Но сперва нужно было провернуть самую трудную часть дела – как-то объяснить моим старомодным, всю жизнь прожившим по правилам родителям, что я даже не собираюсь подавать резюме и искать работу. Вместо этого я замыслил иной стратегический план: во-первых, пустить корни в спальне на втором этаже, где прошло все мое детство; затем на семь месяцев присоседиться к родительскому обеденному столу, готовясь к предстоящей свадьбе (и последующему переезду в Балтимор, чтобы Кара, моя невеста, успешно закончила учебу в университете Джонса Хопкинса, а потом занялась физиотерапией – только так можно было обеспечить со временем постоянный доход хоть у кого-то в нашей будущей семье), и работать над своим журнальчиком, пописывая рассказы о злодеях и чудовищах да слоняясь по дому в трениках и пижаме.
Зашибись план, да?
К счастью, родители и здесь проявили свой ангельский характер. По причинам, недоступным разумному человеку, они решили поддержать сыновнее начинание и выразили непоколебимую веру в мое будущее.

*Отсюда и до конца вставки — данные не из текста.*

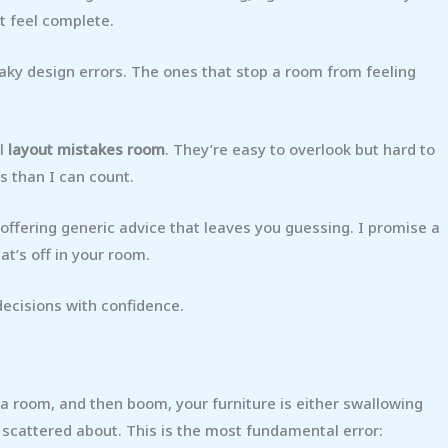
’t feel complete.
eaky design errors. The ones that stop a room from feeling
ul
layout mistakes room
. They’re easy to overlook but hard to
es than I can count.
t offering generic advice that leaves you guessing. I promise a
at’s off in your room.
 decisions with confidence.
 a room, and then boom, your furniture is either swallowing
s scattered about. This is the most fundamental error:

Ну вот, теперь вы знаете, как в начале июня восемьдесят восьмого я очутился за письменным столом перед окном с видом на соседский дом, в комнате, где я вырос. Каждый раз, отрывая глаза от экрана компьютера и глядя в окно, я видел лужайку, а воображение гоняло по ней хохочущих и улюлюкающих призраков друзей детства; их голые плечи растворялись в мерцающих тенях высоченной плакучей ивы, загребущие лапы ветвей которой без счета ловили наши плетеные мячики и без счета же дарили прохладную тень, а в тени мы объедались пиццей и менялись бейсбольными карточками. Под этой ивой я урвал свой первый поцелуй в одиннадцать лет. Ее звали Ронда, и я помню ту девчонку до сих пор.